For the first time since his 2011 ouster, the octogenarian ex-president held a recorded interview with private daily Al-Masry al-Youm, released on the paper's website on Wednesday.
During the interview, Mubarak described Sabbahi as "no good" and "not fit" to be president.
Mubarak said Sabbahi had merely used the name of late president Gamal Abdel-Nasser – who Sabbahi, a veteran Nasserist politician, considers a role model – to promote his own political ambitions.
"Mubarak's statements leave no doubt that leading figures of the corrupt Mubarak regime are waging a smear campaign against Sabbahi," Sabbahi spokesman Amr Badr said in a strongly-worded statement late Wednesday.

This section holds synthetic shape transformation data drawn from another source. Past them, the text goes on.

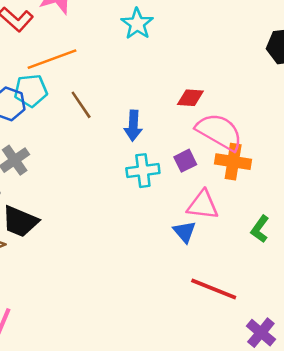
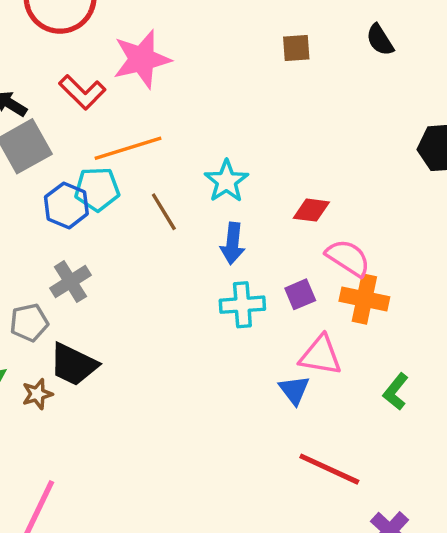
cyan star: (137, 24) -> (226, 181), moved
pink semicircle: (219, 132) -> (348, 258), size x0.7

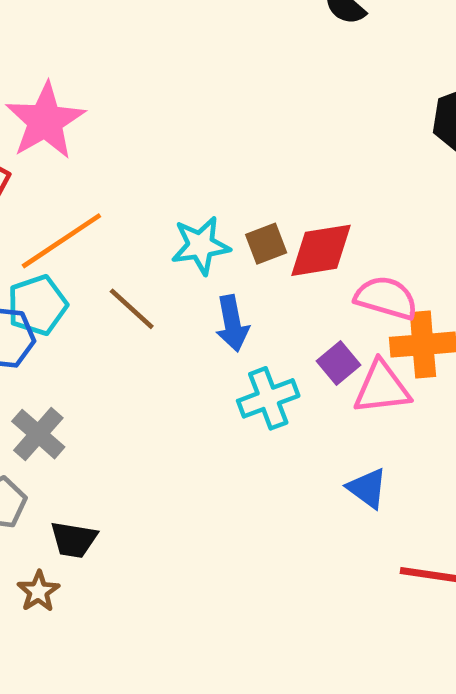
brown square: (296, 48) -> (266, 244), moved
cyan star: (226, 181) -> (201, 245), turned -30
red diamond: (311, 210) -> (321, 250), size x1.4
pink triangle: (321, 355) -> (382, 388), moved
black trapezoid: (73, 365) -> (74, 540), size x0.7

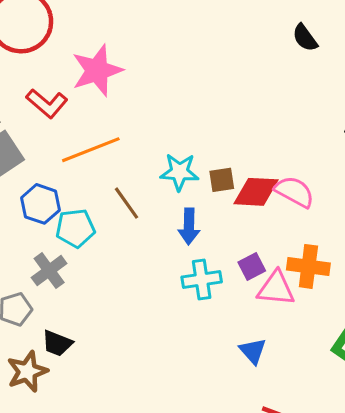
pink semicircle: (386, 298) -> (294, 192), moved
cyan pentagon: (37, 305) -> (75, 228), moved
brown star: (38, 591) -> (27, 372), size x1.5

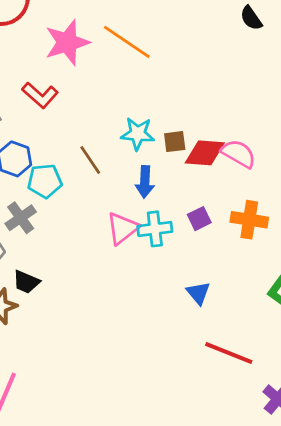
red L-shape: (47, 103) -> (40, 95), moved
orange line: (91, 150) -> (127, 42), moved, turned 54
pink triangle: (276, 288) -> (122, 228), moved, turned -45

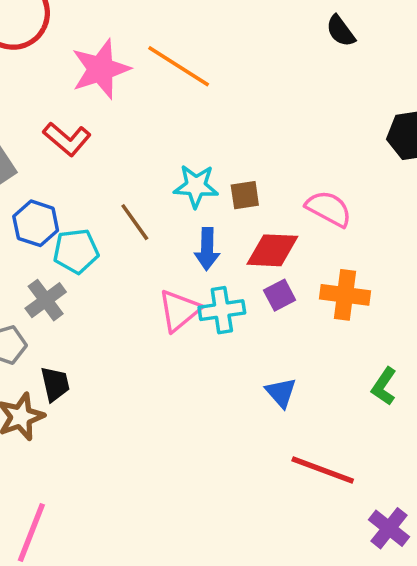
red diamond: (205, 153) -> (272, 250), moved
black trapezoid: (26, 282) -> (55, 384), turned -124

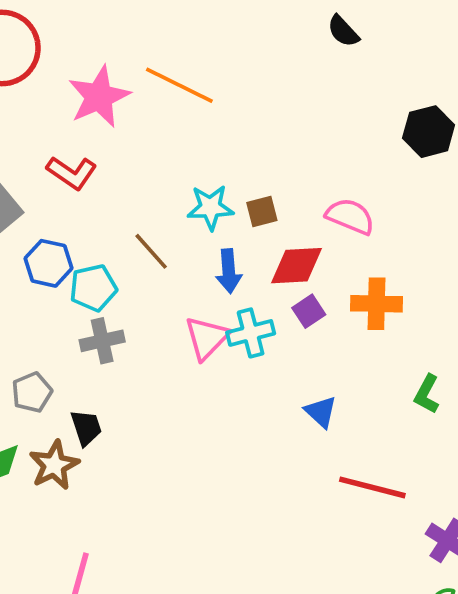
gray cross: (46, 300) -> (102, 341), moved, turned 30

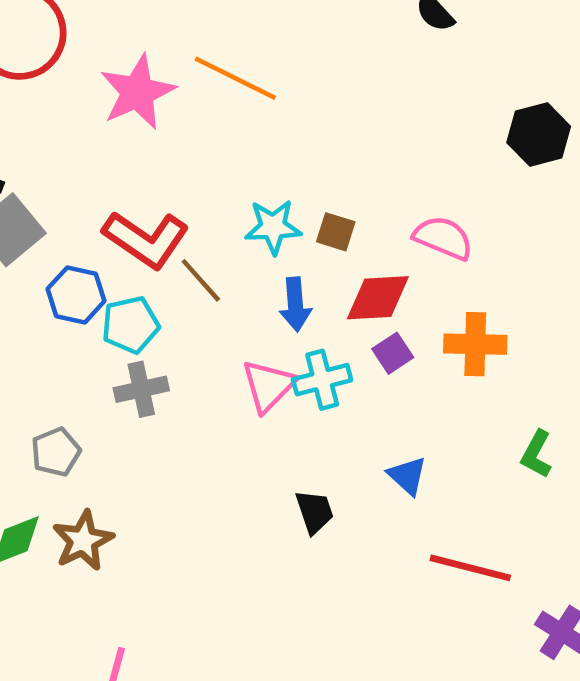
red L-shape: (72, 173) -> (146, 239), moved, size x1.4
brown square: (262, 211) -> (336, 232), turned 32
black trapezoid: (86, 428) -> (315, 512), moved

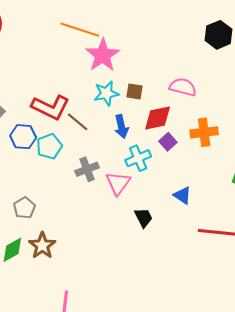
pink star: (137, 92) -> (103, 55), moved
pink triangle: (269, 386) -> (118, 183), moved
gray cross: (141, 389) -> (87, 169), moved

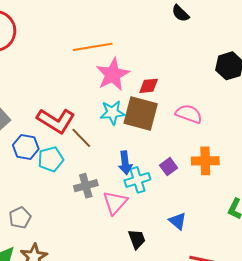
orange line: (80, 30) -> (93, 47), turned -33
brown square: (135, 91) -> (141, 113), size x2.0
red diamond: (158, 118) -> (149, 86), moved, size x0.7
blue arrow: (121, 126) -> (125, 163), moved

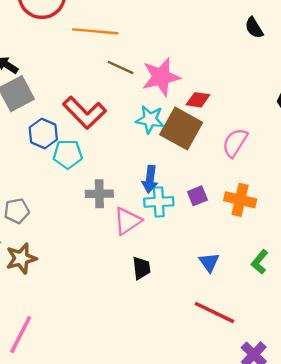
orange line: (93, 47) -> (95, 31), moved
pink semicircle: (189, 114) -> (235, 143), turned -92
brown line: (81, 138) -> (120, 67), moved, turned -35
blue triangle: (178, 221) -> (209, 262), moved

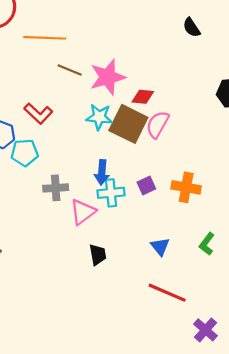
red L-shape: (84, 113) -> (38, 113), size x0.7
pink semicircle: (235, 143) -> (158, 124), moved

"Sabbahi represents the future that Egyptians chose after 30 years of corruption and despotism under Mubarak," Badr said.
"This campaign by Mubarak regime figures against Sabbahi shows the people that the corrupt regime is trying to stage a comeback," he added.

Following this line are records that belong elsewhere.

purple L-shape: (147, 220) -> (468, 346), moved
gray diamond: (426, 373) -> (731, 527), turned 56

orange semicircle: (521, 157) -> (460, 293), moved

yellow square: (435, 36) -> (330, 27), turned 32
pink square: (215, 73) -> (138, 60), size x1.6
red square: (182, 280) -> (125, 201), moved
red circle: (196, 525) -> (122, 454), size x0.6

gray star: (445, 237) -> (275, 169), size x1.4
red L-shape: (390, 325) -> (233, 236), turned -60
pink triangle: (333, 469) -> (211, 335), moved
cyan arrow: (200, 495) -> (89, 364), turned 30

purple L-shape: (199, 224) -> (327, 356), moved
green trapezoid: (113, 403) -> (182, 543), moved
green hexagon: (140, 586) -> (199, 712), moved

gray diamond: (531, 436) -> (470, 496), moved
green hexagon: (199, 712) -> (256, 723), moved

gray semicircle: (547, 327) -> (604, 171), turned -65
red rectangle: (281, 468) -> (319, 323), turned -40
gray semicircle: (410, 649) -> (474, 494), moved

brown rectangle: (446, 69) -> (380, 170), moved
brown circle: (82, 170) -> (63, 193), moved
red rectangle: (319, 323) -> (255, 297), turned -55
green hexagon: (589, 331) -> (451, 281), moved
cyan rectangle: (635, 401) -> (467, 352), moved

He went on to assert: "Sabbahi was an outspoken opponent of Mubarak… He participated in and encouraged the January 25 [2011] uprising."
In February, Sabbahi – who came in third in 2012 presidential polls won by Muslim Brotherhood candidate Mohamed Morsi – announced his intention to run for top office.
Sabbahi, the founder of the leftist Popular Current movement, and former army chief Abdel-Fattah al-Sisi are the two most prominent figures to have announced an intention to run in the polls, slated for May 26-27.
In the interview, Mubarak advised Egyptians to vote for al-Sisi, who resigned from his post as defense minister last month before declaring his candidacy.
Al-Sisi widely seen as the driving force behind last July's ouster of Morsi, Egypt's first freely elected president.